La diplomacia internacional se encuentra en una carrera contra el reloj tras la propuesta más reciente de Irán para poner fin a las hostilidades con Estados Unidos.
Según medios vinculados al Estado iraní, Teherán ha presentado un plan de 14 puntos que busca resolver los asuntos bilaterales en un plazo estricto de 30 días.
A diferencia de las prórrogas de tregua anteriores, esta iniciativa exige el levantamiento total de las sanciones, el fin del bloqueo naval y la retirada de las fuerzas estadounidenses de la región. Sin embargo, el documento evita mencionar el programa nuclear y el enriquecimiento de uranio, temas que Teherán prefiere postergar.
La respuesta de Washington ha sido gélida. El presidente Donald Trump confirmó este fin de semana que está revisando la propuesta enviada a través de Pakistán, pero expresó serias dudas sobre su viabilidad.
En un mensaje contundente, Trump señaló que el régimen iraní "aún no ha pagado un precio lo suficientemente alto" por sus acciones globales desde la Revolución de 1979. Aunque la frágil tregua de tres semanas parece mantenerse, el mandatario estadounidense advirtió que nuevos ataques siguen siendo una posibilidad latente si las negociaciones no avanzan bajo sus términos.
En el corazón del conflicto se mantiene el control del Estrecho de Ormuz, el paso marítimo más estratégico del mundo para el comercio de energía. Mientras Trump presiona por una reapertura total, el vicepresidente del Parlamento iraní, Ali Nikzad, reafirmó que Teherán no retrocederá a las condiciones previas a la guerra.
Irán sostiene que el estrecho le pertenece y exige el pago de peajes a cualquier embarcación que no esté asociada con Estados Unidos o Israel; por su parte, el Tesoro estadounidense ha advertido sanciones para cualquier naviera que acceda a estos pagos.
El colapso económico acecha a Irán
Mientras la cúpula política negocia, la realidad en las calles de Teherán es crítica.
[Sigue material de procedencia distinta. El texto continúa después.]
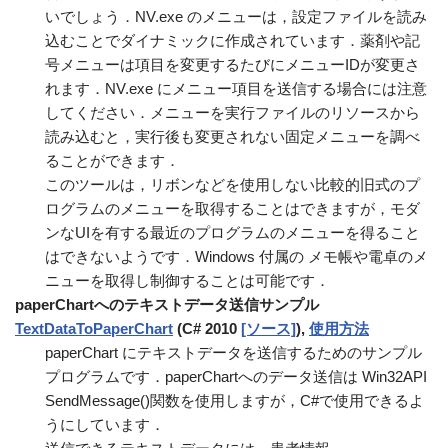
いでしょう．NV.exe のメニューは，設定ファイルを読み
込むことでダイナミックに作成されています．薬剤や記
号メニューは項目を変更するたびにメニューIDが変更さ
れます．NV.exe にメニュー項目を送信する場合には注意
してください．メニューを実行ファイルのリソースから
読み込むと，実行後も変更されない固定メニューを調べ
ることができます．
このツールは，リボンなどを使用しない比較的旧式のプ
ログラムのメニューを取得することはできますが，モダ
ンなUIを有する最近のプログラムのメニューを得ること
はできないようです．Windows 付属の メモ帳や電卓のメ
ニューを取得し制御することは可能です．
paperChartへのテキストデータ送信サンプル
TextDataToPaperChart
(C# 2010
[ソース]
),
使用方法
paperChart にテキストデータを送信するためのサンプル
プログラムです．paperChartへのデータ送信は Win32API
SendMessage()関数を使用しますが，C#で使用できるよ
うにしています．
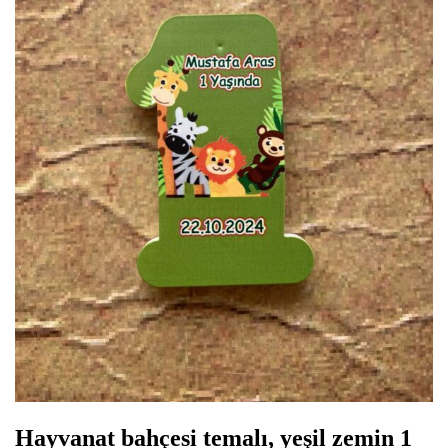
Hayvanat bahçesi temalı, yeşil zemin 1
El rial iraní continúa su caída libre, cotizándose este domingo a un mínimo histórico de 1.84 millones por dólar.
Esta devaluación ha disparado los precios de productos básicos de forma diaria, generando una inestabilidad que recuerda a las protestas masivas de diciembre pasado. El secretario del Tesoro, Scott Bessent, indicó que el bloqueo naval a los puertos iraníes está surtiendo efecto, privando al régimen de ingresos petroleros vitales y obligándolos, posiblemente, a cerrar pozos la próxima semana por falta de almacenamiento.
El panorama social se agrava con reportes de despidos masivos en fábricas tras el Año Nuevo iraní, lo que aumenta la presión sobre el presidente Masoud Pezeshkian. Pakistán, actuando como el principal intermediario, sigue instando a ambas potencias a entablar un diálogo directo para evitar que la situación escale nuevamente a un conflicto abierto.
No obstante, la postura de "ganador" que mantienen ambos bandos, según asesores cercanos a la presidencia iraní, dificulta cualquier cesión significativa en la mesa de negociación.
Con el Estrecho de Ormuz bajo un bloqueo de facto y los mercados globales en vilo, los próximos 30 días serán determinantes para el futuro de Oriente Medio.
La comunidad internacional observa con preocupación cómo el desgaste económico de Irán choca con la retórica de línea dura de la administración Trump. Por ahora, el intercambio de propuestas a través de Islamabad y Omán representa el único hilo de esperanza para evitar que la tregua se rompa definitivamente.